En l’espèce, il s’agit d’une action tendant principalement à la cessation du trouble anormal de voisinage. L’article 750-1 du code de procédure civile est donc applicable.
Mme [T] a sollicité, par lettre simple du 10 octobre 2022, des agissements de Mme [D] visant à faire cesser le trouble anormal du voisinage qu’elle allègue à l’égard de Mme [X]. Toutefois, elle n’apporte pas la preuve d’avoir tenté une médiation ou une conciliation avec Mme [D] avant d’agir à son encontre devant le tribunal.
Par ailleurs, il résulte des pièces transmises que Mme [D] a été réactive après avoir reçu le courrier du 10 octobre, en mandatant un huissier de justice pour qu’il adresse un commandement de cesser le trouble à Mme [X]. Il s’en déduit qu’une tentative de règlement amiable entre Mme [T] et Mme [D] était possible.

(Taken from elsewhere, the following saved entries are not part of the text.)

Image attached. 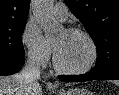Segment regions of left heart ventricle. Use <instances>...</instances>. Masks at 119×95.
<instances>
[{"label": "left heart ventricle", "mask_w": 119, "mask_h": 95, "mask_svg": "<svg viewBox=\"0 0 119 95\" xmlns=\"http://www.w3.org/2000/svg\"><path fill=\"white\" fill-rule=\"evenodd\" d=\"M59 63L70 69L84 67L91 58V47L81 35L63 31L54 41Z\"/></svg>", "instance_id": "obj_1"}]
</instances>
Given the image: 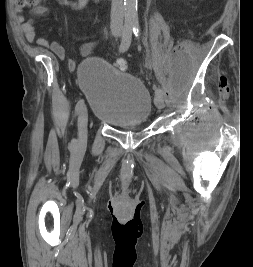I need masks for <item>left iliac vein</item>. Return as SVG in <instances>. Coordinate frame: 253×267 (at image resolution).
<instances>
[{"mask_svg": "<svg viewBox=\"0 0 253 267\" xmlns=\"http://www.w3.org/2000/svg\"><path fill=\"white\" fill-rule=\"evenodd\" d=\"M164 99H165V93L164 92H163V94L159 93V94L155 95L154 103L159 110H161L164 107Z\"/></svg>", "mask_w": 253, "mask_h": 267, "instance_id": "4c4485c4", "label": "left iliac vein"}]
</instances>
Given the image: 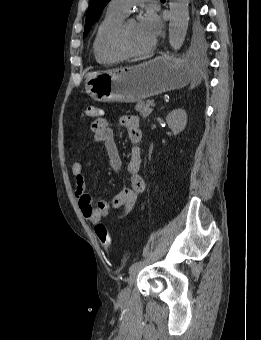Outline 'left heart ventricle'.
<instances>
[{
    "mask_svg": "<svg viewBox=\"0 0 261 340\" xmlns=\"http://www.w3.org/2000/svg\"><path fill=\"white\" fill-rule=\"evenodd\" d=\"M124 42L130 51H140L149 47L153 40L141 30L138 22H133L125 31Z\"/></svg>",
    "mask_w": 261,
    "mask_h": 340,
    "instance_id": "1",
    "label": "left heart ventricle"
}]
</instances>
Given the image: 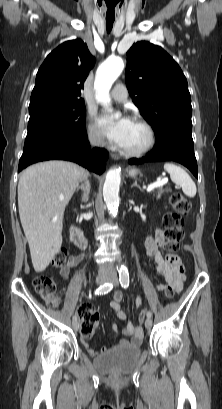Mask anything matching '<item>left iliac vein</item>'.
<instances>
[{"mask_svg":"<svg viewBox=\"0 0 222 409\" xmlns=\"http://www.w3.org/2000/svg\"><path fill=\"white\" fill-rule=\"evenodd\" d=\"M109 281L112 282V283H114V284H117L118 279H117L116 276L112 275V276L109 278ZM152 324H153L152 319H151V318H147L146 321H145V327H146L147 329H150V328L152 327Z\"/></svg>","mask_w":222,"mask_h":409,"instance_id":"1","label":"left iliac vein"}]
</instances>
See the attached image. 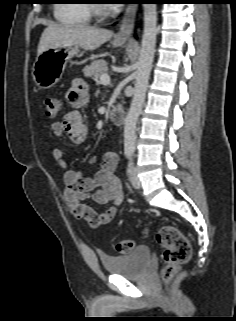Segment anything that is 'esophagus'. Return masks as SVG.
Segmentation results:
<instances>
[{"label":"esophagus","mask_w":236,"mask_h":321,"mask_svg":"<svg viewBox=\"0 0 236 321\" xmlns=\"http://www.w3.org/2000/svg\"><path fill=\"white\" fill-rule=\"evenodd\" d=\"M137 8L138 6L135 4L127 6L120 22V28L115 35L116 39L127 40L131 38L134 29Z\"/></svg>","instance_id":"1"}]
</instances>
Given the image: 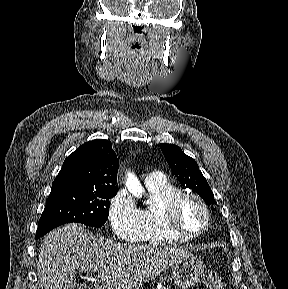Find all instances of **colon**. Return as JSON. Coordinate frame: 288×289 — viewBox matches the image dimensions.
I'll list each match as a JSON object with an SVG mask.
<instances>
[{"instance_id":"colon-1","label":"colon","mask_w":288,"mask_h":289,"mask_svg":"<svg viewBox=\"0 0 288 289\" xmlns=\"http://www.w3.org/2000/svg\"><path fill=\"white\" fill-rule=\"evenodd\" d=\"M204 284L206 289H226V283L224 279L213 270H208L205 272Z\"/></svg>"}]
</instances>
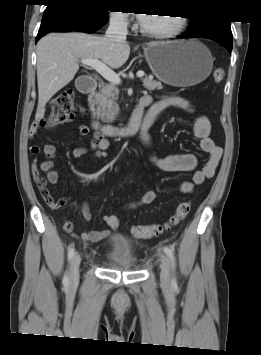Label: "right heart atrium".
<instances>
[{"label":"right heart atrium","instance_id":"1","mask_svg":"<svg viewBox=\"0 0 261 355\" xmlns=\"http://www.w3.org/2000/svg\"><path fill=\"white\" fill-rule=\"evenodd\" d=\"M109 19L112 25L120 29H126L130 24L129 15L124 11H112Z\"/></svg>","mask_w":261,"mask_h":355}]
</instances>
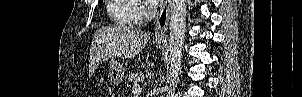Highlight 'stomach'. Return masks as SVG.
Listing matches in <instances>:
<instances>
[{
  "label": "stomach",
  "instance_id": "obj_1",
  "mask_svg": "<svg viewBox=\"0 0 302 97\" xmlns=\"http://www.w3.org/2000/svg\"><path fill=\"white\" fill-rule=\"evenodd\" d=\"M157 48H162V43H155ZM108 78L110 81L116 85L122 83L124 79L125 69L124 67L114 59L109 60L108 62Z\"/></svg>",
  "mask_w": 302,
  "mask_h": 97
}]
</instances>
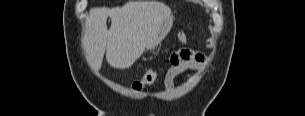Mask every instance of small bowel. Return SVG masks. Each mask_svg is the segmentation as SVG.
Here are the masks:
<instances>
[{
  "instance_id": "small-bowel-1",
  "label": "small bowel",
  "mask_w": 305,
  "mask_h": 116,
  "mask_svg": "<svg viewBox=\"0 0 305 116\" xmlns=\"http://www.w3.org/2000/svg\"><path fill=\"white\" fill-rule=\"evenodd\" d=\"M205 60V56L199 52H192L190 50H179L172 54L171 65L167 70L163 86L166 91H172L174 88L175 79L182 73L188 70L199 69Z\"/></svg>"
}]
</instances>
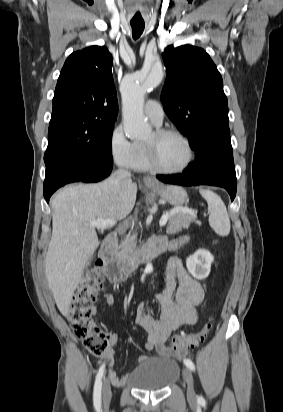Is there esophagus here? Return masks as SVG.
<instances>
[{
    "instance_id": "esophagus-1",
    "label": "esophagus",
    "mask_w": 283,
    "mask_h": 412,
    "mask_svg": "<svg viewBox=\"0 0 283 412\" xmlns=\"http://www.w3.org/2000/svg\"><path fill=\"white\" fill-rule=\"evenodd\" d=\"M144 183H145L146 185H151V186H153V185L156 184V181H155L154 178H152V177H150V176H145V177H144Z\"/></svg>"
}]
</instances>
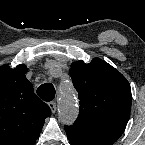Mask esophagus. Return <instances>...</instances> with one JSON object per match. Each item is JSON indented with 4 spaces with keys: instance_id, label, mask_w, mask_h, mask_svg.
Wrapping results in <instances>:
<instances>
[{
    "instance_id": "34e87169",
    "label": "esophagus",
    "mask_w": 145,
    "mask_h": 145,
    "mask_svg": "<svg viewBox=\"0 0 145 145\" xmlns=\"http://www.w3.org/2000/svg\"><path fill=\"white\" fill-rule=\"evenodd\" d=\"M48 105H49V107H50L52 113H55L56 110H57L56 102H55V101H50V102L48 103Z\"/></svg>"
}]
</instances>
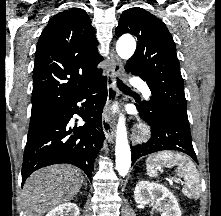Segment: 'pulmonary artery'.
<instances>
[{
  "instance_id": "obj_1",
  "label": "pulmonary artery",
  "mask_w": 221,
  "mask_h": 216,
  "mask_svg": "<svg viewBox=\"0 0 221 216\" xmlns=\"http://www.w3.org/2000/svg\"><path fill=\"white\" fill-rule=\"evenodd\" d=\"M132 85L136 88H139L143 91L144 96L148 99L151 96L150 89L146 86V84L140 79H133Z\"/></svg>"
}]
</instances>
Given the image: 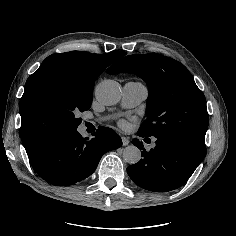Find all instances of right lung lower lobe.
I'll list each match as a JSON object with an SVG mask.
<instances>
[{"label":"right lung lower lobe","mask_w":236,"mask_h":236,"mask_svg":"<svg viewBox=\"0 0 236 236\" xmlns=\"http://www.w3.org/2000/svg\"><path fill=\"white\" fill-rule=\"evenodd\" d=\"M92 135V139L83 138L77 129L54 135L27 153L32 167L54 185H71L87 178L103 154L122 145L111 128L100 126Z\"/></svg>","instance_id":"98d812e1"}]
</instances>
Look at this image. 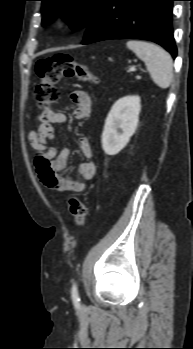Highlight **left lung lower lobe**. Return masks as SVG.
<instances>
[{
  "label": "left lung lower lobe",
  "instance_id": "obj_1",
  "mask_svg": "<svg viewBox=\"0 0 193 349\" xmlns=\"http://www.w3.org/2000/svg\"><path fill=\"white\" fill-rule=\"evenodd\" d=\"M175 0H106L87 27L82 44L108 39L153 41L173 58L177 50L172 32V2Z\"/></svg>",
  "mask_w": 193,
  "mask_h": 349
}]
</instances>
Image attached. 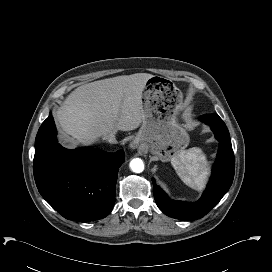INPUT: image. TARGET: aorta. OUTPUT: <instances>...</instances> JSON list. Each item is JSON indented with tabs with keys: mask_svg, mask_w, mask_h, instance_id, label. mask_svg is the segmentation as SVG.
<instances>
[{
	"mask_svg": "<svg viewBox=\"0 0 272 272\" xmlns=\"http://www.w3.org/2000/svg\"><path fill=\"white\" fill-rule=\"evenodd\" d=\"M130 168L135 173H141L144 170V163L140 158L132 159L130 162Z\"/></svg>",
	"mask_w": 272,
	"mask_h": 272,
	"instance_id": "aorta-1",
	"label": "aorta"
}]
</instances>
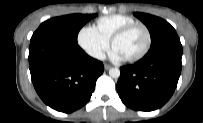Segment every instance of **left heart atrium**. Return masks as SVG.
<instances>
[{
    "instance_id": "left-heart-atrium-1",
    "label": "left heart atrium",
    "mask_w": 203,
    "mask_h": 123,
    "mask_svg": "<svg viewBox=\"0 0 203 123\" xmlns=\"http://www.w3.org/2000/svg\"><path fill=\"white\" fill-rule=\"evenodd\" d=\"M110 57L115 60V61H121L124 60L125 58L117 51L115 48L112 49L110 53Z\"/></svg>"
}]
</instances>
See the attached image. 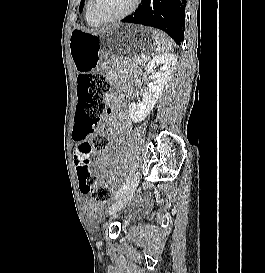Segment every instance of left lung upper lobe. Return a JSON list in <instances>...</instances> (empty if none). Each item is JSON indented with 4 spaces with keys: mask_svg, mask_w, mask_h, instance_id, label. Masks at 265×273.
<instances>
[{
    "mask_svg": "<svg viewBox=\"0 0 265 273\" xmlns=\"http://www.w3.org/2000/svg\"><path fill=\"white\" fill-rule=\"evenodd\" d=\"M84 1H85V0H81L80 7H79V11H80V12H81L82 9H83Z\"/></svg>",
    "mask_w": 265,
    "mask_h": 273,
    "instance_id": "1",
    "label": "left lung upper lobe"
}]
</instances>
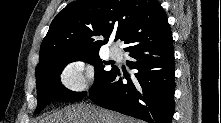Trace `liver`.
Returning a JSON list of instances; mask_svg holds the SVG:
<instances>
[{"instance_id":"liver-1","label":"liver","mask_w":221,"mask_h":123,"mask_svg":"<svg viewBox=\"0 0 221 123\" xmlns=\"http://www.w3.org/2000/svg\"><path fill=\"white\" fill-rule=\"evenodd\" d=\"M42 123H134L129 117L80 103L49 115Z\"/></svg>"}]
</instances>
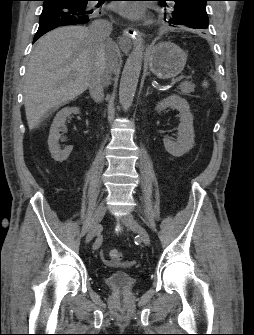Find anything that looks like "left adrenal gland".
I'll use <instances>...</instances> for the list:
<instances>
[{
  "instance_id": "obj_1",
  "label": "left adrenal gland",
  "mask_w": 254,
  "mask_h": 335,
  "mask_svg": "<svg viewBox=\"0 0 254 335\" xmlns=\"http://www.w3.org/2000/svg\"><path fill=\"white\" fill-rule=\"evenodd\" d=\"M149 90H150V87L147 88V92H146V94H145L146 97L150 94V91H149Z\"/></svg>"
}]
</instances>
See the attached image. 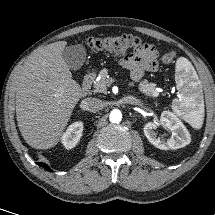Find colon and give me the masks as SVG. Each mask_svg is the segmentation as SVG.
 <instances>
[{
    "label": "colon",
    "mask_w": 215,
    "mask_h": 215,
    "mask_svg": "<svg viewBox=\"0 0 215 215\" xmlns=\"http://www.w3.org/2000/svg\"><path fill=\"white\" fill-rule=\"evenodd\" d=\"M86 44L94 50L104 51L112 54H127L131 49H138L143 45L142 40L134 35L122 34L111 37H91L86 40ZM174 52H167L162 56V62L171 64L175 59Z\"/></svg>",
    "instance_id": "1"
}]
</instances>
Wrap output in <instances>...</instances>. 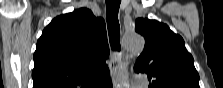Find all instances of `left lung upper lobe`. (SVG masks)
I'll use <instances>...</instances> for the list:
<instances>
[{
    "label": "left lung upper lobe",
    "instance_id": "1",
    "mask_svg": "<svg viewBox=\"0 0 223 88\" xmlns=\"http://www.w3.org/2000/svg\"><path fill=\"white\" fill-rule=\"evenodd\" d=\"M135 31L144 36L145 47L134 71L147 74L153 88H200L194 59L181 36L164 23L143 18L136 20Z\"/></svg>",
    "mask_w": 223,
    "mask_h": 88
}]
</instances>
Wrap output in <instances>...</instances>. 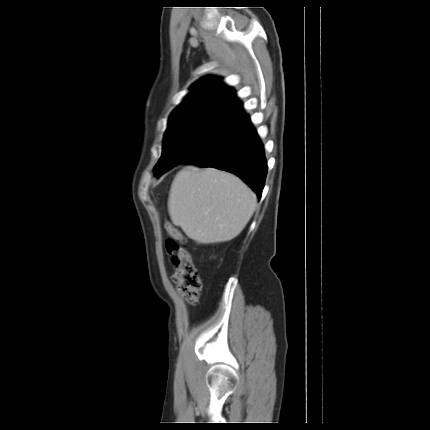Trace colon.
<instances>
[{"label": "colon", "mask_w": 430, "mask_h": 430, "mask_svg": "<svg viewBox=\"0 0 430 430\" xmlns=\"http://www.w3.org/2000/svg\"><path fill=\"white\" fill-rule=\"evenodd\" d=\"M166 230L170 235L165 242V248L174 268L172 279L184 293L186 299L191 304H195L199 300L202 283L192 256L182 245L185 241L182 233L170 224L166 225Z\"/></svg>", "instance_id": "obj_1"}]
</instances>
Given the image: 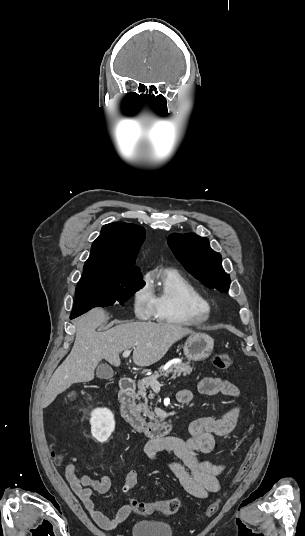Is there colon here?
<instances>
[{"label":"colon","instance_id":"colon-1","mask_svg":"<svg viewBox=\"0 0 305 536\" xmlns=\"http://www.w3.org/2000/svg\"><path fill=\"white\" fill-rule=\"evenodd\" d=\"M213 363L217 369L227 370L233 364V360L228 355L220 354L214 357ZM258 446H259V440L255 439L253 443L251 444L250 448L248 449L245 455V458L243 459L241 465L239 466L238 470L236 471L233 477L234 483L241 481L249 472L253 464L255 455L257 453ZM125 483L129 487L134 486L136 483L134 475L132 474L127 475ZM220 501H221V497H218L216 501H214L208 506L205 512V515L207 517H211L217 513L219 509ZM130 505L132 509L138 514L149 515L153 513H161V514L170 516V515L175 514L178 511L180 507V502L176 498L156 499V500L149 501V502H144L136 498H131Z\"/></svg>","mask_w":305,"mask_h":536}]
</instances>
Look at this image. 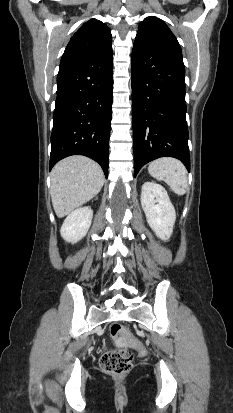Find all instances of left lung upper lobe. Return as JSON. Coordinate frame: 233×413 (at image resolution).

Enfin, les circonstances tenant à l’urgence de la situation ne sont pas suffisamment circonstanciées par Mme [T] pour permettre au tribunal de considérer qu’il s’agit d’un motif légitime au sens de l’article 750-1 3°.
Par conséquent, aucun motif de dérogation à l’obligation de tenter un processus amiable avant d’agir en justice n’est justifié. Les demandes de Mme [T] formulées à l’encontre de Mme [D] sont donc irrecevables.
II- Sur l’existence d’un trouble du voisinage lie aux chiens de mme [X]
En vertu du principe selon lequel nul ne doit causer à autrui de trouble anormal de voisinage, le propriétaire, le locataire, l’occupant sans titre, le bénéficiaire d’un titre ayant pour objet principal de l’autoriser à occuper ou à exploiter un fonds, le maître d’ouvrage ou celui qui en exerce les pouvoirs qui est à l’origine d’un trouble excédant les inconvénients normaux de voisinage est responsable de plein droit du dommage qui en résulte.
L’anormalité d’un trouble du voisinage lié à des aboiements de chien ne peut que découler de l’intensité, de la durée et du moment de ces aboiements.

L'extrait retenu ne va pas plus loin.